Delegados da Polícia Federal afirmam que o texto acabará por permitir o enquadramento de inúmeros crimes comuns como atos terroristas, sobrecarregando a corporação.

Já organizações de direitos humanos criticam um trecho que trata sobre a restrição da circulação e abre a possibilidade de enquadrar ações do MST, por exemplo, como terrorismo.

—É um mecanismo que rapidamente nos refere ao exercício do direito de protesto e a manifestações públicas— afirma Raisa Cetra, diretora executiva do Artigo 19.

Entre outras medidas, o texto prevê que serão punidas com pena de 12 a 30 anos de prisão condutas praticadas em nome ou em favor de organizações que, entre outras: criam obstáculos ou limites à livre circulação de pessoas, bens e serviços.

Kajuru alterou essa parte do texto incluindo que o bloqueio será criminalizado caso seja “para exercer poder paralelo”.

Há uma ressalva a esse artigo no texto dizendo que a previsão não se aplica à conduta individual ou coletiva de pessoas em manifestações políticas, movimentos sociais, entre outros, com propósitos, como, defender direitos, garantias e liberdades constitucionais, sem prejuízo da tipificação penal contida em lei.

O parlamentar também retirou do texto um trecho que tratava qualquer “distúrbio civil” como “ato terrorista”.
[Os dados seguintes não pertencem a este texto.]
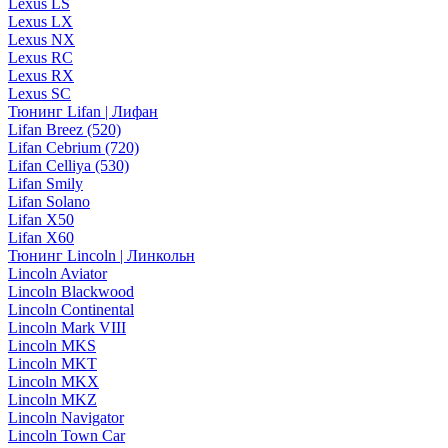
Lexus LS
Lexus LX
Lexus NX
Lexus RC
Lexus RX
Lexus SC
Тюнинг Lifan | Лифан
Lifan Breez (520)
Lifan Cebrium (720)
Lifan Celliya (530)
Lifan Smily
Lifan Solano
Lifan X50
Lifan X60
Тюнинг Lincoln | Линкольн
Lincoln Aviator
Lincoln Blackwood
Lincoln Continental
Lincoln Mark VIII
Lincoln MKS
Lincoln MKT
Lincoln MKX
Lincoln MKZ
Lincoln Navigator
Lincoln Town Car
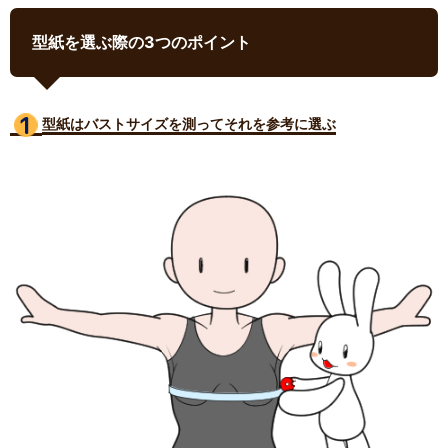
型紙を選ぶ際の3つのポイント
型紙はバストサイズ
を測ってそれを参考に選ぶ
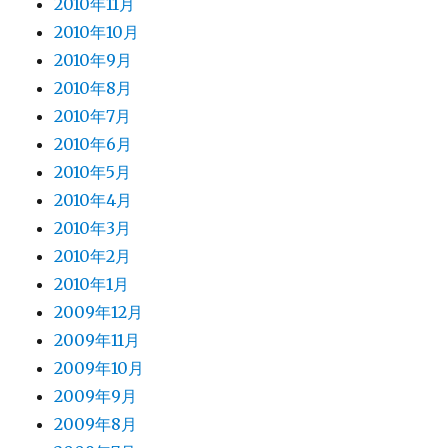
2010年11月
2010年10月
2010年9月
2010年8月
2010年7月
2010年6月
2010年5月
2010年4月
2010年3月
2010年2月
2010年1月
2009年12月
2009年11月
2009年10月
2009年9月
2009年8月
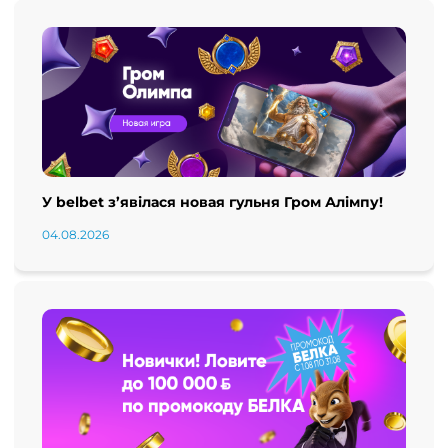
У belbet з’явілася новая гульня Гром Алімпу!
04.08.2026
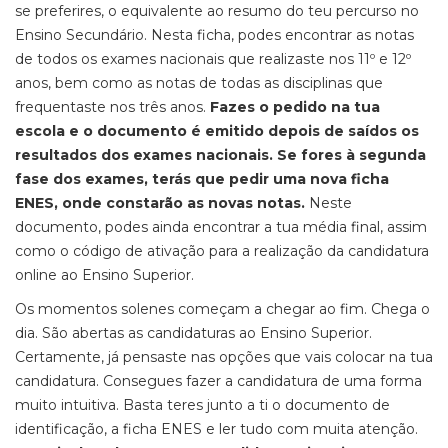
se preferires,
o equivalente ao resumo do teu percurso no
Ensino Secundário.
Nesta ficha, podes encontrar as notas
de todos os exames nacionais que realizaste nos 11º e 12º
anos, bem como as notas de todas as disciplinas que
frequentaste nos três anos.
Fazes o pedido na tua
escola e
o documento é emitido depois de saídos os
resultados dos exames nacionais.
Se fores à segunda
fase dos exames, terás que pedir uma nova ficha
ENES, onde constarão as novas notas.
Neste
documento, podes ainda encontrar a tua média final, assim
como o código de ativação para a realização da candidatura
online ao Ensino Superior.
Os momentos solenes começam a chegar ao fim. Chega o
dia. São abertas as candidaturas ao Ensino Superior.
Certamente, já pensaste nas opções que vais colocar na tua
candidatura.
Consegues fazer a candidatura de uma forma
muito intuitiva. Basta teres junto a ti o documento de
identificação, a ficha ENES e ler tudo com muita atenção.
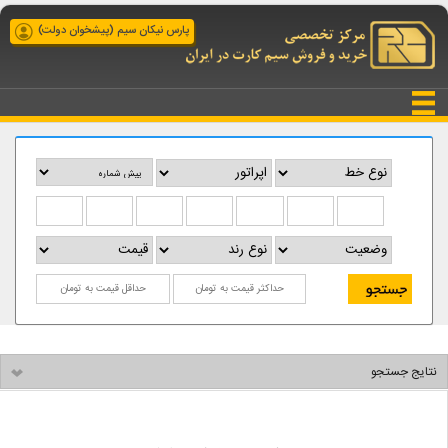
پارس نیکان سیم (پیشخوان دولت)
نتایج جستجو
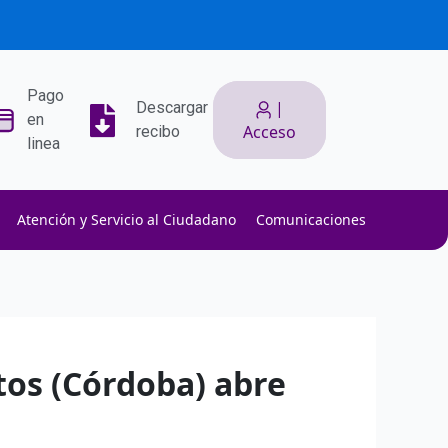
Pago
|
Descargar
en
Acceso
recibo
linea
Atención y Servicio al Ciudadano
Comunicaciones
ith low slippage.
ow fees.
isk efficiently.
tos (Córdoba) abre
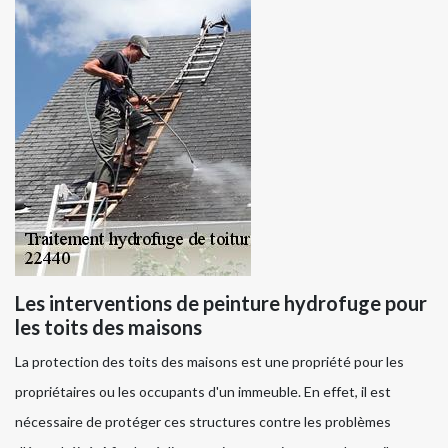
Les interventions de peinture hydrofuge pour
les toits des maisons
La protection des toits des maisons est une propriété pour les
propriétaires ou les occupants d'un immeuble. En effet, il est
nécessaire de protéger ces structures contre les problèmes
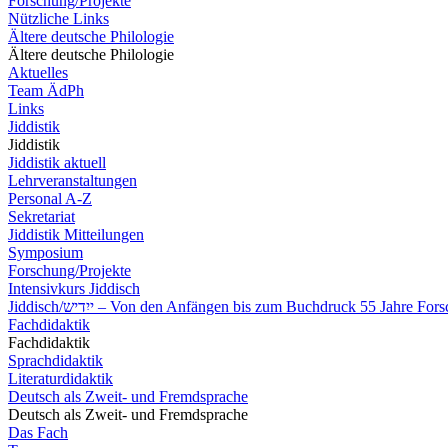
Forschung/Projekte
Nützliche Links
Ältere deutsche Philologie
Ältere deutsche Philologie
Aktuelles
Team ÄdPh
Links
Jiddistik
Jiddistik
Jiddistik aktuell
Lehrveranstaltungen
Personal A-Z
Sekretariat
Jiddistik Mitteilungen
Symposium
Forschung/Projekte
Intensivkurs Jiddisch
Jiddisch/ייִדיש – Von den Anfängen bis zum Buchdruck 55 Jahre 
Fachdidaktik
Fachdidaktik
Sprachdidaktik
Literaturdidaktik
Deutsch als Zweit- und Fremdsprache
Deutsch als Zweit- und Fremdsprache
Das Fach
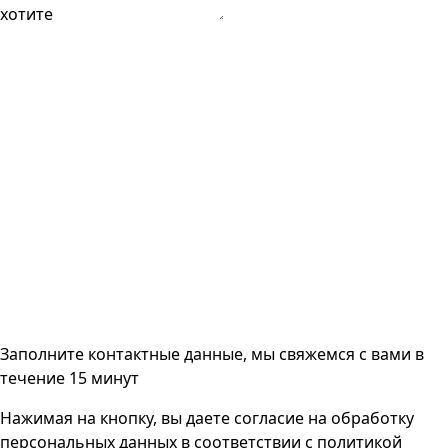
хотите
Заполните контактные данные, мы свяжемся с вами
в
течение 15 минут
Нажимая на кнопку, вы даете согласие на
обработку
персональных данных
в соответствии с
политикой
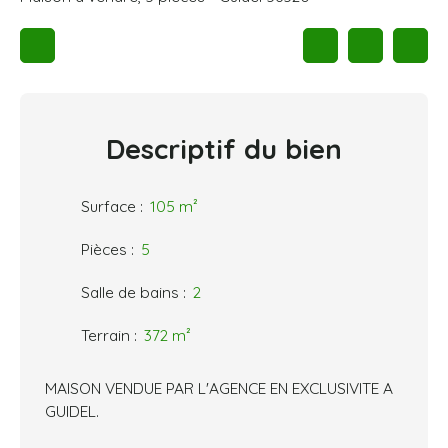
Descriptif
du bien
Surface
:
105
m²
Pièces
:
5
Salle de bains
:
2
Terrain
:
372
m²
MAISON VENDUE PAR L'AGENCE EN EXCLUSIVITE A
GUIDEL.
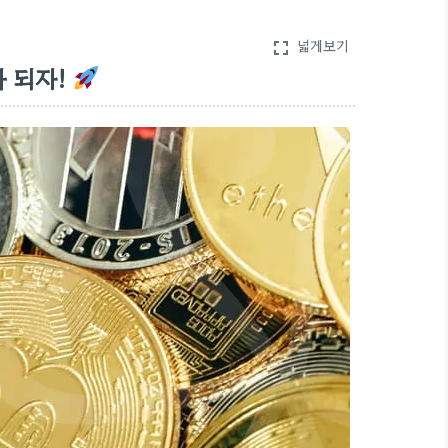
넓게보기
fullscreen
 되자!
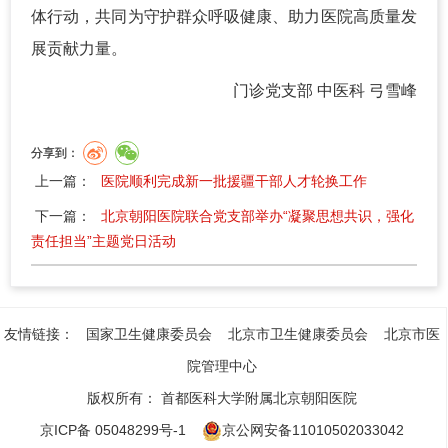
体行动，共同为守护群众呼吸健康、助力医院高质量发
展贡献力量。
门诊党支部 中医科 弓雪峰
分享到：
上一篇：
医院顺利完成新一批援疆干部人才轮换工作
下一篇：
北京朝阳医院联合党支部举办“凝聚思想共识，强化
责任担当”主题党日活动
友情链接：
国家卫生健康委员会
北京市卫生健康委员会
北京市医
院管理中心
版权所有：
首都医科大学附属北京朝阳医院
京ICP备 05048299号-1
京公网安备11010502033042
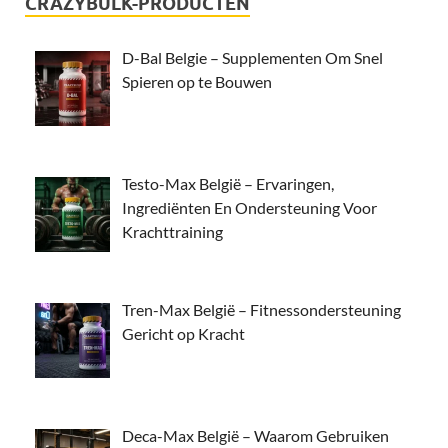
CRAZYBULK-PRODUCTEN
D-Bal Belgie – Supplementen Om Snel
Spieren op te Bouwen
Testo-Max België – Ervaringen,
Ingrediënten En Ondersteuning Voor
Krachttraining
Tren-Max België – Fitnessondersteuning
Gericht op Kracht
Deca-Max België – Waarom Gebruiken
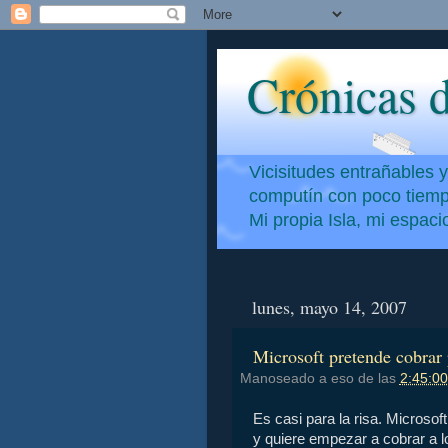
Crónicas d
Vicisitudes entrañables 
computín con poco tiempo
Mi propia Isla, mi espac
lunes, mayo 14, 2007
Microsoft pretende cobrar 
Manoseado a eso de las
2:45:00
Es casi para la risa. Micros
y quiere empezar a cobrar a l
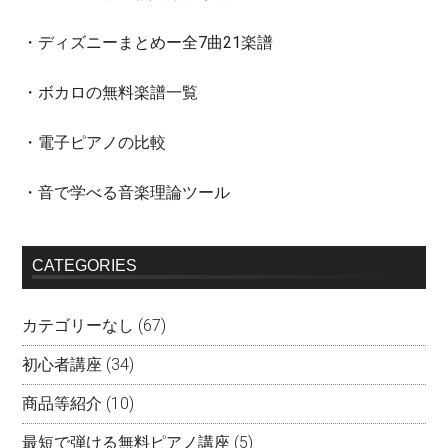
・ディズニーまとめー全7曲21楽譜
・ボカロの無料楽譜一覧
・電子ピアノの比較
・音で学べる音楽理論ツール
CATEGORIES
カテゴリーなし
(67)
初心者講座
(34)
商品等紹介
(10)
最短で弾ける無料ピアノ講座
(5)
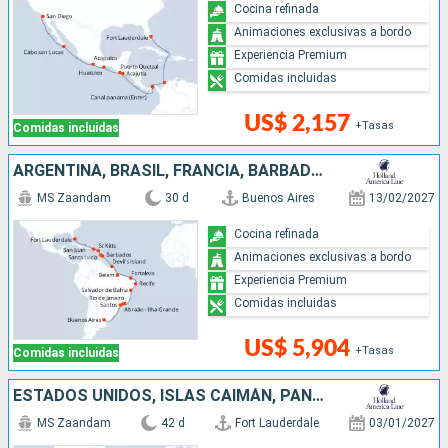
Cocina refinada
Animaciones exclusivas a bordo
Experiencia Premium
Comidas incluidas
US$ 2,157
+Tasas
Comidas incluidas
ARGENTINA, BRASIL, FRANCIA, BARBADOS, SANTA LUCIA, ANTIGUA Y BARBUDA, PUERTO RICO, ESTADOS UNIDOS
MS Zaandam
30 d
Buenos Aires
13/02/2027
Cocina refinada
Animaciones exclusivas a bordo
Experiencia Premium
Comidas incluidas
US$ 5,904
+Tasas
Comidas incluidas
ESTADOS UNIDOS, ISLAS CAIMÁN, PANAMÁ, ECUADOR, PERÚ, CHILE, ISLAS MALVINAS, URUGUAY, ARGENTINA
MS Zaandam
42 d
Fort Lauderdale
03/01/2027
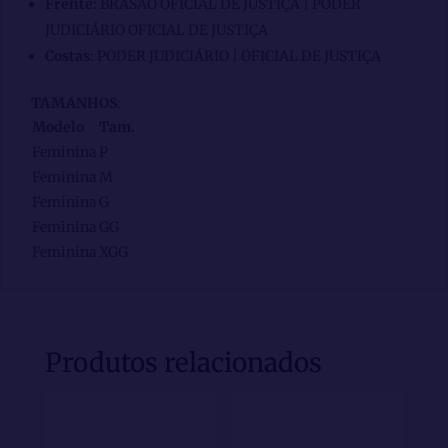
Frente
: BRASÃO OFICIAL DE JUSTIÇA | PODER
JUDICIÁRIO OFICIAL DE JUSTIÇA
Costas
: PODER JUDICIÁRIO | OFICIAL DE JUSTIÇA
TAMANHOS
:
Modelo
Tam.
Feminina
P
Feminina
M
Feminina
G
Feminina
GG
Feminina
XGG
Produtos relacionados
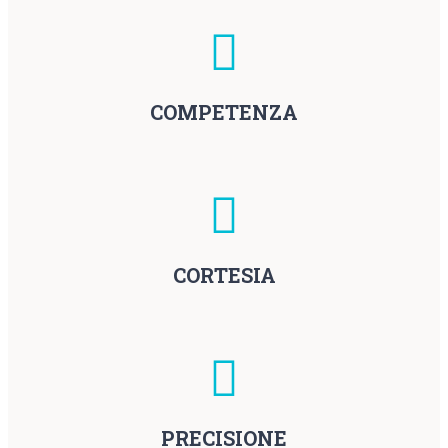
COMPETENZA
CORTESIA
PRECISIONE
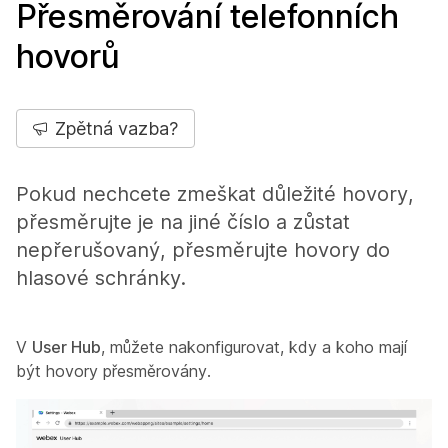
Přesměrování telefonních
hovorů
Zpětná vazba?
Pokud nechcete zmeškat důležité hovory,
přesměrujte je na jiné číslo a zůstat
nepřerušovaný, přesměrujte hovory do
hlasové schránky.
V
User Hub
, můžete nakonfigurovat, kdy a koho mají
být hovory přesměrovány.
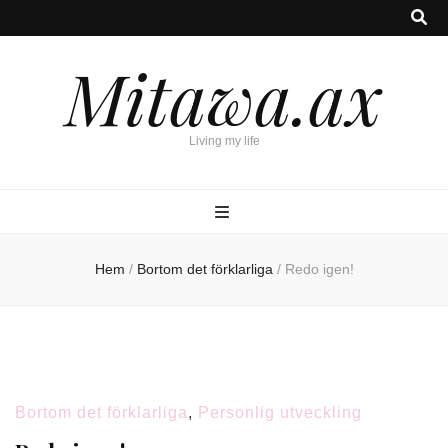
Mitawa.ax
Living my life
Hem
/
Bortom det förklarliga
/
Redo igen!
Bortom det förklarliga
,
Personlig utveckling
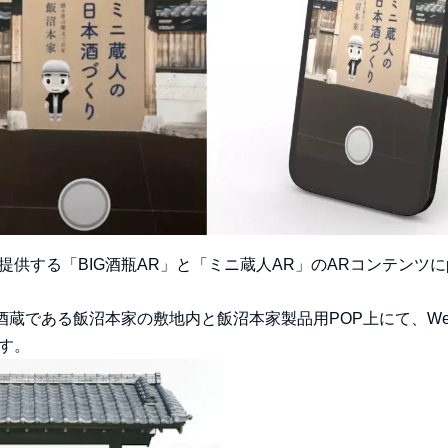
供する「BIG酒瓶AR」と「ミニ蔵人AR」のARコンテンツにpa
舗酒蔵である飯沼本家の敷地内と飯沼本家製品用POP上にて、We
す。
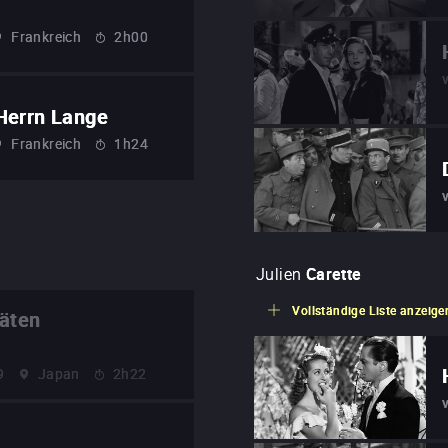
Frankreich
2h00
Herrn Lange
Frankreich
1h24
Julien
Carette
Vollständige Liste anzeige
päten
9
Japan
2h22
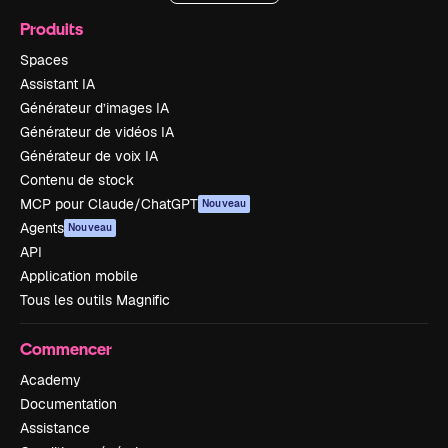
Produits
Spaces
Assistant IA
Générateur d’images IA
Générateur de vidéos IA
Générateur de voix IA
Contenu de stock
MCP pour Claude/ChatGPT
Nouveau
Agents
Nouveau
API
Application mobile
Tous les outils Magnific
Commencer
Academy
Documentation
Assistance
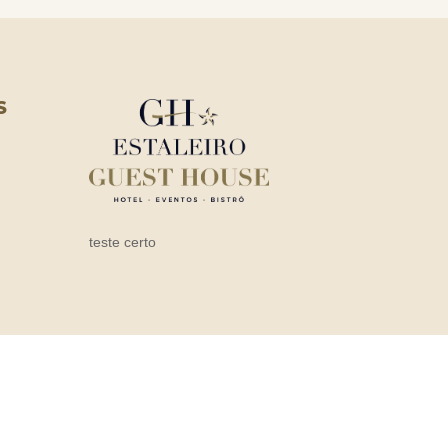
S
teste certo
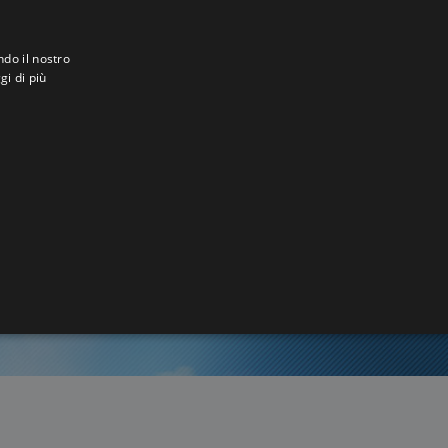
ndo il nostro
gi di più
ga
7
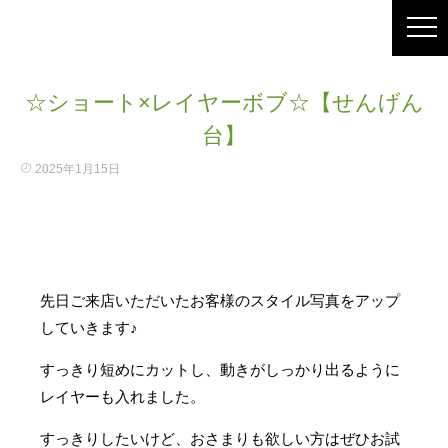
☆ショート×レイヤーボブ☆【せんげん
台】
2025年1月15日
先日ご来店いただいたお客様のスタイル写真をアップ
していきます♪
すっきり短めにカットし、動きがしっかり出るように
レイヤーも入れました。
すっきりしたいけど、おさまりも欲しい方はぜひお試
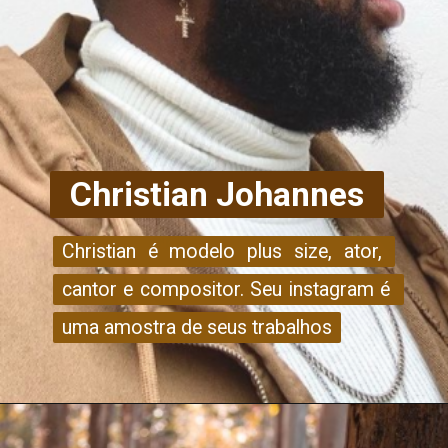
Christian Johannes
Christian é modelo plus size, ator, 
Christian é modelo plus size, ator, 
cantor e compositor. Seu instagram é 
cantor e compositor. Seu instagram é 
uma amostra de seus trabalhos
uma amostra de seus trabalhos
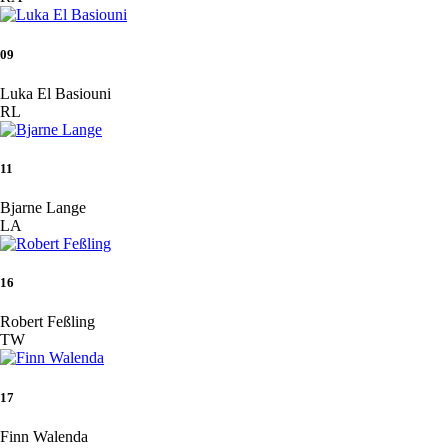
09
Luka El Basiouni
RL
11
Bjarne Lange
LA
16
Robert Feßling
TW
17
Finn Walenda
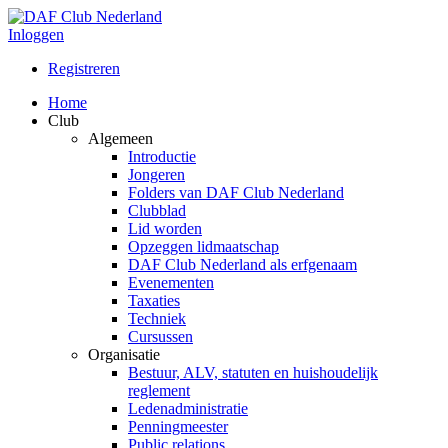
Inloggen
Registreren
Home
Club
Algemeen
Introductie
Jongeren
Folders van DAF Club Nederland
Clubblad
Lid worden
Opzeggen lidmaatschap
DAF Club Nederland als erfgenaam
Evenementen
Taxaties
Techniek
Cursussen
Organisatie
Bestuur, ALV, statuten en huishoudelijk
reglement
Ledenadministratie
Penningmeester
Public relations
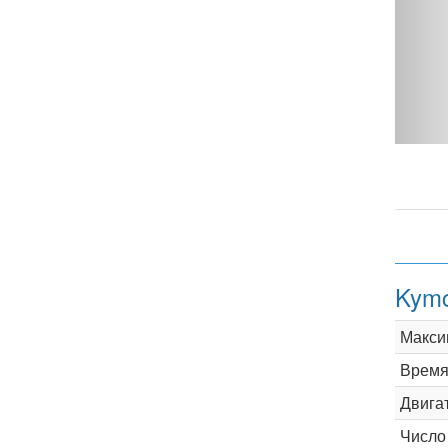
0 4T - фото 1
Kymc
Макси
Время 
Двига
Число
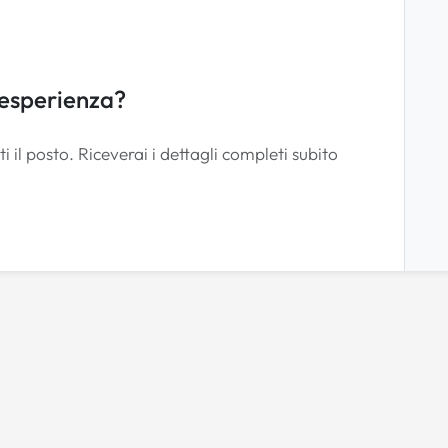
 esperienza?
i il posto. Riceverai i dettagli completi subito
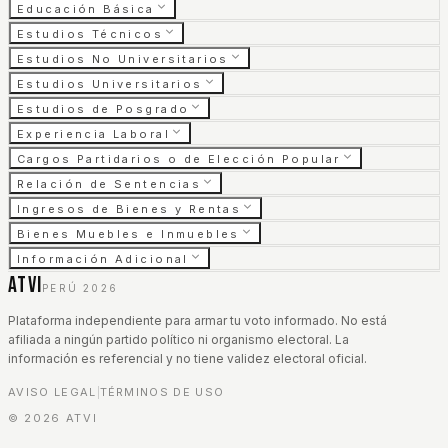
Educación Básica
Estudios Técnicos
Estudios No Universitarios
Estudios Universitarios
Estudios de Posgrado
Experiencia Laboral
Cargos Partidarios o de Elección Popular
Relación de Sentencias
Ingresos de Bienes y Rentas
Bienes Muebles e Inmuebles
Información Adicional
ATVI
PERÚ 2026
Plataforma independiente para armar tu voto informado. No está
afiliada a ningún partido político ni organismo electoral. La
información es referencial y no tiene validez electoral oficial.
AVISO LEGAL
TÉRMINOS DE USO
|
©
2026
ATVI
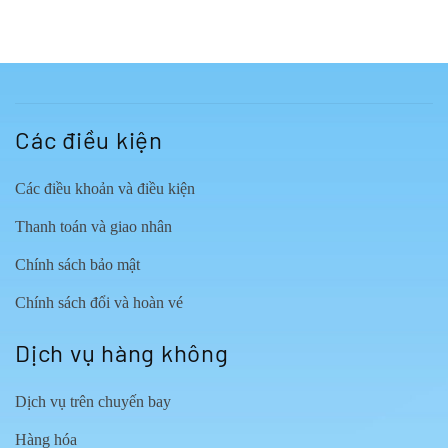
Các điều kiện
Các điều khoản và điều kiện
Thanh toán và giao nhân
Chính sách bảo mật
Chính sách đổi và hoàn vé
Dịch vụ hàng không
Dịch vụ trên chuyến bay
Hàng hóa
Para o líder do PT no Senado, senador Fabiano Contarato (PT-ES), as mudanças feitas pelo Kajuru foram suficientes para não atingir os movimentos sociais. Kajuru concorda.

—Eu respeito movimentos sociais, mas tem limites. Eles estão radicais, porque o próprio governo aprovou meu texto. O que eu tinha de mudar para agradar parte dos movimentos sociais, eu mudei. O governo concordou com as minhas poucas mudanças e aprovou 100%— disse Kajuru.

O texto original é de autoria do senador Styvenson Valetim (Podemos-RN) e tratava apenas de endurecimento de penas para crimes como tráfico e organização criminosas. Ele foi apresentado na esteira de ataques de facções criminosas, no Rio Grande do Norte, estado do parlamentar.

Ao passar pela CCJ do Senado, contudo, passou a incluir o enquadramento de manifestações políticas no crime de terrorismo, o que levou parlamentares do PT a pedirem mais tempo para analisar a proposta.

Também para Leonardo Santana, da Rede Justiça Criminal, as alterações ao texto não foram suficientes para deixar de criminalizar os movimentos sociais.

— Os parlamentares argumentam que a salvaguarda presente na lei que exclui a sua incidência para os movimentos sociais será mantida, mas em plenário tudo pode mudar. Além disso, em toda reunião aparece de forma direta a intenção de uso da lei antiterror para criminalizar movimentos, como o MST — disse Santana.

O projeto prevê também prisão de cinco a dez anos para quem constituir, organizar, integrar, manter ou custear organização paramilitar, milícia particular, grupo ou esquadrão, para o fim de cometer crime. A pena também prevê pagamento de R$ 2 mil a R$ 3 mil de multa por dia.